Study material.

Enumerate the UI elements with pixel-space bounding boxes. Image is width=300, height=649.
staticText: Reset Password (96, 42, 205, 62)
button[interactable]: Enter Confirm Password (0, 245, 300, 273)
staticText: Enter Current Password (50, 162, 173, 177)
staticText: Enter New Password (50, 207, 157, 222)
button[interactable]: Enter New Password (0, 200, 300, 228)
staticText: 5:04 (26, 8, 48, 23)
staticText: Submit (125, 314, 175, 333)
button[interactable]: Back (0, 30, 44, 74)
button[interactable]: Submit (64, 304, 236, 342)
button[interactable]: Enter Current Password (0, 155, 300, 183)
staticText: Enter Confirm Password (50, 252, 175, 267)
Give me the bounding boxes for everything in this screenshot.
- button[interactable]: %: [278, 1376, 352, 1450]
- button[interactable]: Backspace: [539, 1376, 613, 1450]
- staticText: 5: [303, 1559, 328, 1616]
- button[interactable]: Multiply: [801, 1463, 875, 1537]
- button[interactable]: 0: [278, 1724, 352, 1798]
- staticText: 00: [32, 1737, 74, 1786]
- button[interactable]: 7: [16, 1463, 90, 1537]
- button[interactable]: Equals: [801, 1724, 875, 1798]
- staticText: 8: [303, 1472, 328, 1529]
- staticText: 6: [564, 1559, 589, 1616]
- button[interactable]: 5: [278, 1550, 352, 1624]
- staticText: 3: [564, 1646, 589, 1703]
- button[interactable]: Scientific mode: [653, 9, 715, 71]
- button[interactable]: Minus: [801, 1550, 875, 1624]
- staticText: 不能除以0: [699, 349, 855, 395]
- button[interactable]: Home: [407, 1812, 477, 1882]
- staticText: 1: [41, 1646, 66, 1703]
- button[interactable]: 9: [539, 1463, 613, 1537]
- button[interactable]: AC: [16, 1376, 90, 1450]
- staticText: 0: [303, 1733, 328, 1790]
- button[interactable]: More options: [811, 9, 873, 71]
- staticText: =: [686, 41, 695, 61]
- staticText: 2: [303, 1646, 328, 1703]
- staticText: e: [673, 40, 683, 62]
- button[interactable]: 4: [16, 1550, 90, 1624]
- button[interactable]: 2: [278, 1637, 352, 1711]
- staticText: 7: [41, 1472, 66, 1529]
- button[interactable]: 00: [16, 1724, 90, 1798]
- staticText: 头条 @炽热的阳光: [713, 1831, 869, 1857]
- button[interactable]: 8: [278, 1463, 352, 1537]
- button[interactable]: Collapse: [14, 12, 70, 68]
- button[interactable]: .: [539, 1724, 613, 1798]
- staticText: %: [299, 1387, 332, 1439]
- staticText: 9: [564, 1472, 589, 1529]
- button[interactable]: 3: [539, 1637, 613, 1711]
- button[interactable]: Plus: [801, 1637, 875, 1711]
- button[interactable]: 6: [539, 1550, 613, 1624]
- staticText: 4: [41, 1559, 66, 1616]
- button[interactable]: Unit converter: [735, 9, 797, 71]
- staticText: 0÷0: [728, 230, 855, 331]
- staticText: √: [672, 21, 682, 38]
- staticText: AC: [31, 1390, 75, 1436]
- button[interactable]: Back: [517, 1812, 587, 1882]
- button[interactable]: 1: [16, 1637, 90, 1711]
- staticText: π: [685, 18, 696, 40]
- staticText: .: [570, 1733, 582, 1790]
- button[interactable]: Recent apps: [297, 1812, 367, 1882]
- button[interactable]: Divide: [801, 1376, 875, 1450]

Work task. Give solely the number of lines in the data that contain the string "Confirm".

Response. 2